CS118(2) homework #2

Monad-based parsing

Here is a recursive-descent parser for part of the language X. Besides standard library functions, it imports parsing primitives and combinators from Parser.hs. An easy way to get Parser.hs into scope for importing is to copy it to your working directory.

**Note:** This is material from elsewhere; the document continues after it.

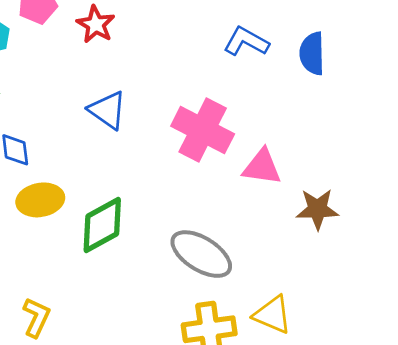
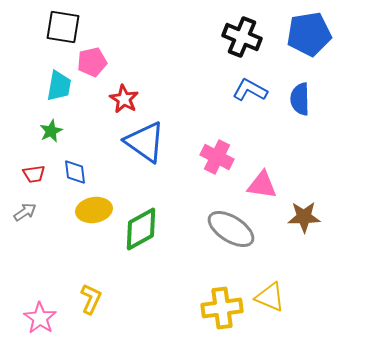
red star: (96, 24) -> (124, 99), moved
blue triangle: (108, 110) -> (145, 142), size x1.4
pink cross: (203, 130) -> (217, 157), size x0.7
gray ellipse: (201, 254) -> (231, 229), moved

The parser closely follows the grammar given in in ~/mckeeman/xcom/fe/cfg/X.cfg, with the exception that it does not allow silly assignments with empty left-hand sides.

The parser, X.hs

-- Parser for McKeeman's X, above the level of expression

import Parser
import Data.Char	-- for isAlpha, etc
import System(getArgs)

-- ------------------- TOKENS ------------------------

letter = char isAlpha

white, identifier, integer :: Parser String

white = some (char (`elem` " \t\n")) `orelse` nil

identifier = do
		c <- letter
		cs <- some (char isAlphaNum) `orelse` nil
		return (c:cs)

integer = some (char isDigit)

keyword s = do
		white
		string s
		white

eof :: Parser ()
eof = do	
		b<-isPresent next
		if b then zero else return ()

-- ------------- SYNTACTIC CATEGORIES ----------------------

data Cat = Prog [Cat]
	 | If [Cat]
	 | Do [Cat]
	 | Cond Expr [Cat]
	 | Assign [Var] [Expr]
	 | Call [Var] Name [Expr]
	 | Bad
	   deriving Show

data Expr = Expr Name deriving Show
type Var = Name
type Name = String

program :: Parser Cat
program = do
		white
		xs<-stmts
		eof
		return (Prog xs)
	  `orelse` return Bad

stmts = seplist stmt (keyword ";")

stmt = selection `orelse` iteration `orelse` assignment

selection = do
		keyword "if"
		as<-alts
		keyword "fi"
		return (If as)

iteration = do
		keyword "do"
		as<-alts
		keyword "od"
		return (Do as)

alts = seplist alt (keyword "::")

alt = do
		g<-expr
		keyword "?"
		xs<-stmts
		return (Cond g xs)

expr = do
		i<-identifier
		return (Expr i)

exprs = seplist expr (keyword ",")

vars = do
		vs<-seplist identifier (keyword ",")
		return vs

assignment = (do
		vs<-vars
		keyword ":="
		p<-identifier
		keyword ":="
               	es<-(exprs `orelse` nil)
		return (Call vs p es))
     `orelse`(do
		vs<-vars
		keyword ":="
		es<-exprs
		return (Assign vs es))

-- --------------- INTERACTIVE TESTING -----------------------

{- Read programs, one per line, and print their parses.
   Interrupt to terminate. 

   Hugs usage (assuming this code is in Xparse.hs
  	hugs Xparse.hs
  	tests
  	
   GHC usage--warning: ghci does raw IO by default
  	ghci Xparse.hs
  	tests
  	
-}

tests = do 
		s<-getLine
		print [fst x| x<-apply program s]
		tests ::IO ()

-- --------------- STANDALONE PARSER -------------------------

-- Hugs usage, to parse an X program named p.x
--	runhugs Xparse.hs p.x
-- GHC usage
--	ghc --make Xparse.hs
--      ./a.out p.x

main = do
	[f]<-getArgs
	src<-readFile f
	print[fst x| x<-apply program src]

Exercises

  1. What happens if you reverse the order of the two do's in assignment?
  2. Augment the parser and the list of syntactic categories to parse expressions as defined in X.cfg. Test the result.
  3. Make a monadic pretty printer that converts a parse tree rooted at Prog into a sequence of lines. No line should contain more than one stmt, and nested stmts should be appropriately indented.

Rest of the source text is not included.